A distal end of the central conductor (15) of the microwave transmission coaxial cable (14) including the central conductor (15), an insulator (dielectric) (58) that covers the central conductor, and the external conductor (16) that covers the insulator passes through a support column 1 (60) defining a space for the hollow tube (57) so that the distal end is directly or indirectly coupled to a terminal end (terminal end that is not branched into two legs) of the conductor for splitting (18).

A terminal end of the first central conductor (9) of the first coaxial cable (8) including the first central conductor (9), an insulator (dielectric) that covers the conductor, and the first external conductor (10) that covers the insulator passes through a support column 2 (61) defining the space for the hollow tube (57) so that the terminal end is directly or indirectly coupled to a distal end (one portion of a terminal end that is branched into two legs) of the conductor for splitting (18).

A terminal end of the second central conductor (12) of the second coaxial cable (11) including the second central conductor (12), an insulator (dielectric) that covers the conductor, and the second external conductor (13) that covers the insulator passes through a support column 3 (62) defining the space for the hollow tube (57) so that the terminal end is directly or indirectly coupled to a distal end (another portion of the terminal end that is branched into two legs) of the conductor for splitting (18).
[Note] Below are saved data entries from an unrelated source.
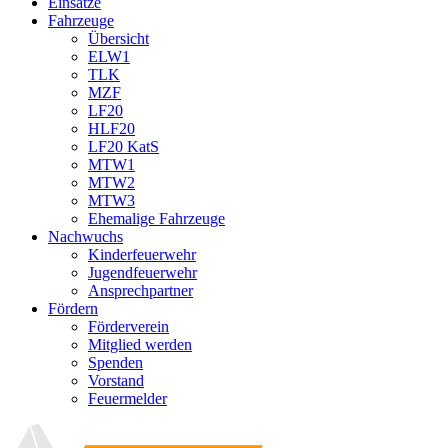
Einsätze
Fahrzeuge
Übersicht
ELW1
TLK
MZF
LF20
HLF20
LF20 KatS
MTW1
MTW2
MTW3
Ehemalige Fahrzeuge
Nachwuchs
Kinderfeuerwehr
Jugendfeuerwehr
Ansprechpartner
Fördern
Förderverein
Mitglied werden
Spenden
Vorstand
Feuermelder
Although the material of the central conductor is not particularly limited, copper, silver, gold, aluminum, and the like can be exemplified. Further, the fork shape may be a U-shape, a V-shape, or the like.

The external conductor is preferably a braided copper wire in order to prevent bending thereof.

The microwave splitter (17) of the present invention preferably includes a fitting hole portion (in particular, a slit) (41) in the terminal end of the conductor for splitting, and includes a fitting protruding portion (42) at the distal end of the central conductor (15).

The fitting protruding portion (42) at the distal end of the central conductor (15) is fitted into the fitting hole portion (41) in the terminal end of the conductor for splitting. Accordingly, separation of the coupling between the central conductor (15) and the conductor for splitting (18) can be suppressed.

The distal end of the branch 1 (19) of the conductor for splitting (18) includes a fitting hole portion (43) (in particular, a slit), and the terminal end of the first central conductor (9) includes a fitting protruding portion (44). The fitting protruding portion (44) is fitted into the fitting hole portion (43). Accordingly, separation of the coupling between the first central conductor (9) and the central conductor (15) can be suppressed.

The distal end of the branch 2 (20) of the conductor for splitting (18) includes a fitting hole portion (45) (in particular, a slit), and the terminal end of the second central conductor (12) includes a fitting protruding portion (46). The fitting protruding portion (46) is fitted into the fitting hole portion (45). Accordingly, separation of the coupling between the second central conductor (12) and the central conductor (15) can be suppressed.

The microwave splitter (17) of the present invention preferably has, unlike an internal angle (about) 180° of the related-art T-shaped conductor for splitting (18) illustrated in FIG. 13, an internal angle (51) formed by the branch 1 (19) and the branch 2 (20) having an angle of from 20° to 80°, more preferably, an angle of from 50° to 75°.

With the range of the internal angle, a microwave can be efficiently irradiated to the branch 1 (19) and the branch 2 (20).

As a manufacturing example of the conductor for splitting (18) having the internal angle described above, a copper metal plate having a gold-plated surface is preferably adopted.

The configuration of the microwave splitter (17) of the present invention can be exemplified in FIG. 17A and FIG. 17B.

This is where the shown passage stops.